→ EXERCISE:
Please repeat the line that contains "Menggunakan Metode Usability Testi" and every line after it, exactly, through the end of the records.

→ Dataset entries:
□ □ □

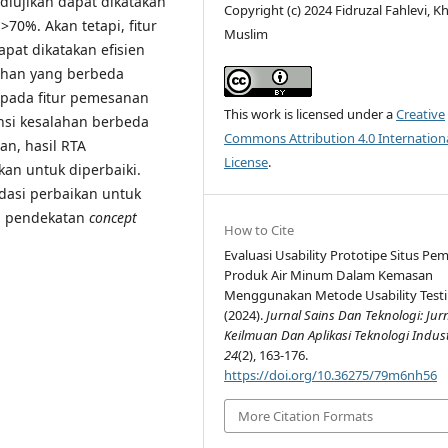
 diujikan dapat dikatakan
Copyright (c) 2024 Fidruzal Fahlevi, Kh
>70%. Akan tetapi, fitur
Muslim
pat dikatakan efisien
lahan yang berbeda
a pada fitur pemesanan
This work is licensed under a
Creative
nsi kesalahan berbeda
Commons Attribution 4.0 Internation
an, hasil RTA
License
.
an untuk diperbaiki.
dasi perbaikan untuk
 pendekatan
concept
How to Cite
Evaluasi Usability Prototipe Situs Pe
Produk Air Minum Dalam Kemasan
Menggunakan Metode Usability Testi
(2024).
Jurnal Sains Dan Teknologi: Jur
Keilmuan Dan Aplikasi Teknologi Indust
24
(2), 163-176.
https://doi.org/10.36275/79m6nh56
More Citation Formats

□ □ □

→ EXERCISE SOLUTION:
Menggunakan Metode Usability Testi
(2024).
Jurnal Sains Dan Teknologi: Jur
Keilmuan Dan Aplikasi Teknologi Indust
24
(2), 163-176.
https://doi.org/10.36275/79m6nh56
More Citation Formats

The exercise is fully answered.